Leaving and being left are very natural events in a person’s life. To embark in a great adventure, one must put behind all that he or she knows and surrender to the workings of fate. It can be a very daunting thing to do, but it could also be very liberating. Taking on the unknown and being exposed to all sorts of people and circumstances can increase a person’s maturity and make him or her more sensitive to the human experience. There will always be moments where one misses “used-to-be’s” and familiar faces. This feeling intensifies in moments where one takes a wrong turn. Bumps like these will always be on the road, but all of them eventually lead to the path of self-discovery.

In other journeys, leaving can be a call of duty. Others must set sail in dark blue waters in the name of leadership, service, and greater knowledge. Diplomats, doctors, and scholars do it all the time. However, having a noble cause doesn’t make it any easier for them. They long for their families. They long for easier times. Demands at work become unbearable. Nonetheless, they do what they can all for a higher purpose.

They say leaving can be one of the cruelest things a person can do to another. For anyone who has been left behind, feelings of anxiety, desperation, and hopelessness can be intolerable at times. It’s hard being away from a friend who has been with you for most of your life all in order to chase a dream. It’s even twice as hard to see him or her go when you have just accomplished so much together. But on the other hand, having a good relationship also means being supportive of each other, even if it means not seeing that person for a long while.

Despite the detachment from a kindred spirit, having some physical distance has its silver linings. For the person left behind, there is an opportunity to explore new things and meet new friends. It might also make one value the good things around which would otherwise be ignored. More than seeing what’s out there, it also makes us look inside and focus on personal goals.

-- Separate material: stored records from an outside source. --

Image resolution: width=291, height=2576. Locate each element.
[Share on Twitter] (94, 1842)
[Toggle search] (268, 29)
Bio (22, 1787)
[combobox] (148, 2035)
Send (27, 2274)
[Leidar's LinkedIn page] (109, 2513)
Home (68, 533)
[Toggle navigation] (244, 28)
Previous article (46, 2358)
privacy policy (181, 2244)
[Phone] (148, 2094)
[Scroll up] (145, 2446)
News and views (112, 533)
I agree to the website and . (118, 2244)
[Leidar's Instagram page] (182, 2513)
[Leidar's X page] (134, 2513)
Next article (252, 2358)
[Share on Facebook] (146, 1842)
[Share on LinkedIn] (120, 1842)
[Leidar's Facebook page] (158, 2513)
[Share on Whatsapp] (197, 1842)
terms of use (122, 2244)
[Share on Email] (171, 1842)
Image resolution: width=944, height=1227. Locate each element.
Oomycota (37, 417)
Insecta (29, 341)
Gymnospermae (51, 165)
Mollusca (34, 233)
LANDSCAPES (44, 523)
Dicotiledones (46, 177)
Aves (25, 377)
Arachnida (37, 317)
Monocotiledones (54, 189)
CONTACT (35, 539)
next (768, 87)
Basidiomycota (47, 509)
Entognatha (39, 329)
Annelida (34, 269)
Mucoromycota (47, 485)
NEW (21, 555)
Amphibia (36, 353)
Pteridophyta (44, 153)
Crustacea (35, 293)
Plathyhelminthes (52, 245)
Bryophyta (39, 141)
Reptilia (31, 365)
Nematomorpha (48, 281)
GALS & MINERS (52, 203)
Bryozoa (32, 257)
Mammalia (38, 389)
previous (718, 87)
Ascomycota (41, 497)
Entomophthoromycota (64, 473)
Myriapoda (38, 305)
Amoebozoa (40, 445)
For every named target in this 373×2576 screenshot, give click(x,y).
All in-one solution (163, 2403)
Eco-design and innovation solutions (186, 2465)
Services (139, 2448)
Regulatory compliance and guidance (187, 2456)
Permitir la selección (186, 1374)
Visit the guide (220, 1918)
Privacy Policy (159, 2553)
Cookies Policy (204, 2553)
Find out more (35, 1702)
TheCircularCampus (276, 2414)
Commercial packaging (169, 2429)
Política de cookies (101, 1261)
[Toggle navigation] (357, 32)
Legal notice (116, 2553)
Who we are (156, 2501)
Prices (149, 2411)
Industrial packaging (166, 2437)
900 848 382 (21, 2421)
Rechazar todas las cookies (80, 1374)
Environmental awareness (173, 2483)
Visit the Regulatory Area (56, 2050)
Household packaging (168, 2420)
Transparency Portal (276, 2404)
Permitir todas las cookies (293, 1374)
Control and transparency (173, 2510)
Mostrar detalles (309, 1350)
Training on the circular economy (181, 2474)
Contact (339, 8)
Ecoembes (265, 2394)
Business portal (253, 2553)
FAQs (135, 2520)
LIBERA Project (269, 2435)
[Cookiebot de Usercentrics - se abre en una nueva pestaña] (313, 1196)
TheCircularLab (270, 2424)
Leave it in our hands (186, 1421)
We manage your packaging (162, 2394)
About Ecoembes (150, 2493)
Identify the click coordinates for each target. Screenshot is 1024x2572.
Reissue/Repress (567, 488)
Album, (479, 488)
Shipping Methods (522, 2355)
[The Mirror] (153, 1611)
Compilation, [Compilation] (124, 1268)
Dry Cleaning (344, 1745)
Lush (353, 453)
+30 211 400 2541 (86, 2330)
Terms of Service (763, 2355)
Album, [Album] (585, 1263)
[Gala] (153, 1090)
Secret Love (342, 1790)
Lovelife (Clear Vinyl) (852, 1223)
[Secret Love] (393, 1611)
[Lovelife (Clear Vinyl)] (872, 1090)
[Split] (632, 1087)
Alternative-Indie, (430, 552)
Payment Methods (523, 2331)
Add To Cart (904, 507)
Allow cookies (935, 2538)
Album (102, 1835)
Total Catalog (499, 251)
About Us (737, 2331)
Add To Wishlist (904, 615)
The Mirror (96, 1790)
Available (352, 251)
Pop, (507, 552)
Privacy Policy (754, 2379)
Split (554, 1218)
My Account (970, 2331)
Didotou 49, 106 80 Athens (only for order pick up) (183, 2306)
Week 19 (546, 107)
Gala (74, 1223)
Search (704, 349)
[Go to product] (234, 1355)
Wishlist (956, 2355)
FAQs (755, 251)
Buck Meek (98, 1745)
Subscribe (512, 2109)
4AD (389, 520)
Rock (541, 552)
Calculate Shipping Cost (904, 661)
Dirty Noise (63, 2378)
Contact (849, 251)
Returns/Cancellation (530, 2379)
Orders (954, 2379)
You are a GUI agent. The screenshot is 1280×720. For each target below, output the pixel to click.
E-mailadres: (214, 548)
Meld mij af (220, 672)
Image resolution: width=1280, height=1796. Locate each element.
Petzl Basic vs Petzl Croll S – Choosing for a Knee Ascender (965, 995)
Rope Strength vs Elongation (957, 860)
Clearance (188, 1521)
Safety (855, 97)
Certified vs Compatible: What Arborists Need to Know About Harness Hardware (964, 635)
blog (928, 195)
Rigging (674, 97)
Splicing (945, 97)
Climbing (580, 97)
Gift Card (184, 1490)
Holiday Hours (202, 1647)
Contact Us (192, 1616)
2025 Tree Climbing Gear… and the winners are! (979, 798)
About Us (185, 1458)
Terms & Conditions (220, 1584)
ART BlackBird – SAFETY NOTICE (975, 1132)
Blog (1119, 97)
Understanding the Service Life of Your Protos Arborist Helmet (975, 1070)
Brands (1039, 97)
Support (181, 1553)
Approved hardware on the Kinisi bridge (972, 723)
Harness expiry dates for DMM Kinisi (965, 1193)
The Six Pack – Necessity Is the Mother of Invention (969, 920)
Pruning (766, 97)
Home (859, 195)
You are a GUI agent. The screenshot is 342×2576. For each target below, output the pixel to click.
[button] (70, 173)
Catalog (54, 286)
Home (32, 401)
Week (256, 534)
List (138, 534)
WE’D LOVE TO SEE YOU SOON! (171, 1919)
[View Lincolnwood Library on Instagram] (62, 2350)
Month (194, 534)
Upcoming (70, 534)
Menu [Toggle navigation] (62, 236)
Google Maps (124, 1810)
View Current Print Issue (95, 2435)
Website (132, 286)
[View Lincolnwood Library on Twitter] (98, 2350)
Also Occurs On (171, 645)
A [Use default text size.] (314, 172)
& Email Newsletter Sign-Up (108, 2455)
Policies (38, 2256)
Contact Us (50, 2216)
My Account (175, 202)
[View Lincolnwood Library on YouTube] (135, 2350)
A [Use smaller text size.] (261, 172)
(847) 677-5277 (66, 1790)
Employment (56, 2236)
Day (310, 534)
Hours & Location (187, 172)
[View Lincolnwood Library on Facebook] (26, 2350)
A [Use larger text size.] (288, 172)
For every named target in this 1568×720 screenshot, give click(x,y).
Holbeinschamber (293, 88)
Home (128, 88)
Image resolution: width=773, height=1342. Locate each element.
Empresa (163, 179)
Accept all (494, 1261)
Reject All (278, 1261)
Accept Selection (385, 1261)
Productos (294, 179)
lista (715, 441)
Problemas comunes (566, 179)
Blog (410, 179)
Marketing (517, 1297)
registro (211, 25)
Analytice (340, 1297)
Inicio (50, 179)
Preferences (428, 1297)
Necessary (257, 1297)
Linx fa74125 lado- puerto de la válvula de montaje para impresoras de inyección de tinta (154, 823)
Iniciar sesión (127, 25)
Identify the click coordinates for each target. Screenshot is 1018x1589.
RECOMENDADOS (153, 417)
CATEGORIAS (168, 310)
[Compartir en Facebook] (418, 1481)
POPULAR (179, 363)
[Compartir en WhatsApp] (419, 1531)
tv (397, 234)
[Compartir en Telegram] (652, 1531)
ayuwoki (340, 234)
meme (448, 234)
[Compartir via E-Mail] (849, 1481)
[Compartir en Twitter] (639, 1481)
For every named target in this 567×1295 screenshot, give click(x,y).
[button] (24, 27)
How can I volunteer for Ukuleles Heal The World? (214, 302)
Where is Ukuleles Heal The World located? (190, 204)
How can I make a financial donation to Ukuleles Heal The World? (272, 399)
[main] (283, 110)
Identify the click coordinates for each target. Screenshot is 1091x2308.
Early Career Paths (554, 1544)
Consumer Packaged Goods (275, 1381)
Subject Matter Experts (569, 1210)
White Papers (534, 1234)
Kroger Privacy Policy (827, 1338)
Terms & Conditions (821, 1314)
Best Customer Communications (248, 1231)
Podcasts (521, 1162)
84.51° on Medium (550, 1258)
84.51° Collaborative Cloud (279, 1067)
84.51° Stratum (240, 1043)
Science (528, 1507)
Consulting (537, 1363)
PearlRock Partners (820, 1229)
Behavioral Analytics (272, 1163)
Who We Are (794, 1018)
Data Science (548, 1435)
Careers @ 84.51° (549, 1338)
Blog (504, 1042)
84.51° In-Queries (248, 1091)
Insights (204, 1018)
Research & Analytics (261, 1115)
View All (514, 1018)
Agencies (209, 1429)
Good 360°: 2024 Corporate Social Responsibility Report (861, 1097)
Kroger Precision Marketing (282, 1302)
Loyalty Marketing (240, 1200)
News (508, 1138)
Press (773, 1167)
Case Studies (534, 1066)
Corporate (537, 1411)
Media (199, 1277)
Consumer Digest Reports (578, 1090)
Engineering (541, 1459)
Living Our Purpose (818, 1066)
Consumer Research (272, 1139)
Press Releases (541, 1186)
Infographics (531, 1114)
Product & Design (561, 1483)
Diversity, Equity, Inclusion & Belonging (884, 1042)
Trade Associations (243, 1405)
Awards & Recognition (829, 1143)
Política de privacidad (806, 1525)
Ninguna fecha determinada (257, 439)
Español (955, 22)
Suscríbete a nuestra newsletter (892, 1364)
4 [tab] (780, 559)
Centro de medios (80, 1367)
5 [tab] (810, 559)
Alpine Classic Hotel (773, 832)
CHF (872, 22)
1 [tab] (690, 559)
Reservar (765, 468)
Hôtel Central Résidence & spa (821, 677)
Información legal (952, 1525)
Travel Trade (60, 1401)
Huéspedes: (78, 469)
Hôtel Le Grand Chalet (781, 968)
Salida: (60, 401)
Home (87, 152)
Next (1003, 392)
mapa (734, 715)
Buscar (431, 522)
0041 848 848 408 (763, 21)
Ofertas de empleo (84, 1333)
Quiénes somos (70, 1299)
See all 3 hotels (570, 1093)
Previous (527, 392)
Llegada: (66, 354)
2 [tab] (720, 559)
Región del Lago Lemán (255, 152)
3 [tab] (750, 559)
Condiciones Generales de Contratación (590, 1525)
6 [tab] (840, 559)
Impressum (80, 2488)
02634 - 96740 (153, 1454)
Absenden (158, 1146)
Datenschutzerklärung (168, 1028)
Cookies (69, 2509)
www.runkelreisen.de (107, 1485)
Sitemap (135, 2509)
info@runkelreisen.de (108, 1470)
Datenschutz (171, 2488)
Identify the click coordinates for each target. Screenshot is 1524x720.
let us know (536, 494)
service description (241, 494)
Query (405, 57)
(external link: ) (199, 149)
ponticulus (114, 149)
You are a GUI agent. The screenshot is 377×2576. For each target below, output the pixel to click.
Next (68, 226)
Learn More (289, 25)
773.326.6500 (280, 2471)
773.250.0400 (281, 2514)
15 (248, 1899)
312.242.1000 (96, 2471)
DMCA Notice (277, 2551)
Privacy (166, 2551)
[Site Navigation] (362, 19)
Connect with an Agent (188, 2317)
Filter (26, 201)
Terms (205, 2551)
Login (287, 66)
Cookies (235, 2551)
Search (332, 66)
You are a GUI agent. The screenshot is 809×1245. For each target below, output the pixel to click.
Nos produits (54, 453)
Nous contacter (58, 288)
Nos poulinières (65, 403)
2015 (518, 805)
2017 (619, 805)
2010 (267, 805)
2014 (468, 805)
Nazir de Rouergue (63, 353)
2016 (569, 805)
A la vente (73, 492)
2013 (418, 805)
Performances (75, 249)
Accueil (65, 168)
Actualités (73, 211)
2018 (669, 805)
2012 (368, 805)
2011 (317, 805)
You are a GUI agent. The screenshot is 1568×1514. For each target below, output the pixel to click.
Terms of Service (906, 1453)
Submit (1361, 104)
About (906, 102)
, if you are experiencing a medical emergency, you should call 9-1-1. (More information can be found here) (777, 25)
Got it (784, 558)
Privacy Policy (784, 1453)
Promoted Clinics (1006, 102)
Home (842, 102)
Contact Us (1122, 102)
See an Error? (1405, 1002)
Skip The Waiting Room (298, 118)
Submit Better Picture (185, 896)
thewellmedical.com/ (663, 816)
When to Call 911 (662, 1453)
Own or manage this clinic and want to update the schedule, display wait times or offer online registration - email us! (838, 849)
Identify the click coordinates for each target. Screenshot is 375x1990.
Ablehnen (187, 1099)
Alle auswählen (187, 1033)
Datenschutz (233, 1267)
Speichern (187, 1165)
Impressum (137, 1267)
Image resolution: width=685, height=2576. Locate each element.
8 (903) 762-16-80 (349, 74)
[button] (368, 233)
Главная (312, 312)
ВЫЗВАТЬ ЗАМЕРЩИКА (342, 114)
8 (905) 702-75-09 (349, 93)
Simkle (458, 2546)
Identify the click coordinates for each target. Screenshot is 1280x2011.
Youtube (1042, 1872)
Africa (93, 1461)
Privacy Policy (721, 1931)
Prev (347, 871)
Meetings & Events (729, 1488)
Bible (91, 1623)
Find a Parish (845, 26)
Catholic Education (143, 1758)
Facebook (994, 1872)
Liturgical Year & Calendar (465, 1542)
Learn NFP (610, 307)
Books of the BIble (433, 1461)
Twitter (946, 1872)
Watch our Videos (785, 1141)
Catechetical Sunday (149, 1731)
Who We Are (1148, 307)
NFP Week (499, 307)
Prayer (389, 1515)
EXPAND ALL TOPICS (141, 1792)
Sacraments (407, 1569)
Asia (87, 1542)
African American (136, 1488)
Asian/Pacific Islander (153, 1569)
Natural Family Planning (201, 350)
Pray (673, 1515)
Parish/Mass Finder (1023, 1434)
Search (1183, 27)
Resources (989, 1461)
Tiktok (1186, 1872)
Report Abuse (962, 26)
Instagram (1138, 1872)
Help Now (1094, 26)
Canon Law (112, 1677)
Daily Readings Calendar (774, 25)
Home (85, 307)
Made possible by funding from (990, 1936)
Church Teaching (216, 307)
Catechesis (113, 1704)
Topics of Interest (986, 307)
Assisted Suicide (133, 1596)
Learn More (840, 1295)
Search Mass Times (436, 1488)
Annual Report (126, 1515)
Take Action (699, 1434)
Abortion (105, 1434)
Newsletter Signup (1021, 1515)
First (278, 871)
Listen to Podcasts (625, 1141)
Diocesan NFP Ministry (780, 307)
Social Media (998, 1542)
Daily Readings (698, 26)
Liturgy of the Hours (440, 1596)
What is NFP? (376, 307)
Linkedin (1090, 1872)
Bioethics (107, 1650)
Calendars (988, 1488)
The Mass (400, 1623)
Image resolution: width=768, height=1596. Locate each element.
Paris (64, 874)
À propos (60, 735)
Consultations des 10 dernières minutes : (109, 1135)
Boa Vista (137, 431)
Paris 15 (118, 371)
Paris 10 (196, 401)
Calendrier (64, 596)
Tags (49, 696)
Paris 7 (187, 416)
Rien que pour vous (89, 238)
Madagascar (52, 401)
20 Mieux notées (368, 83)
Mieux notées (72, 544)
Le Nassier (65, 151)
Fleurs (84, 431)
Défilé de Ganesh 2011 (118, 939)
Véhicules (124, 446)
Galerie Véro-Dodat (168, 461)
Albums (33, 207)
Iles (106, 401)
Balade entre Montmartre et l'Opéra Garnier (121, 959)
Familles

We all have roles to play. Some act as onlookers who wonder when they would come back. They worry when they don’t see a flicker of light from the ship they have been steadily watching. Others act as ships who sail out into mysterious seas. Raging waves sometimes batter the ships in storms, but they also see better days in good weather. Like boats filled with treasures, these people have pasalubongs with them from the many places they’ve gone to. These gifts may not be physical items and can come in the form of something more valuable such as values and lessons which they impart with others. And just like ships that travel for months at a time and return to the safe harbor, these travelers will always go back to where their hearts truly belong: home.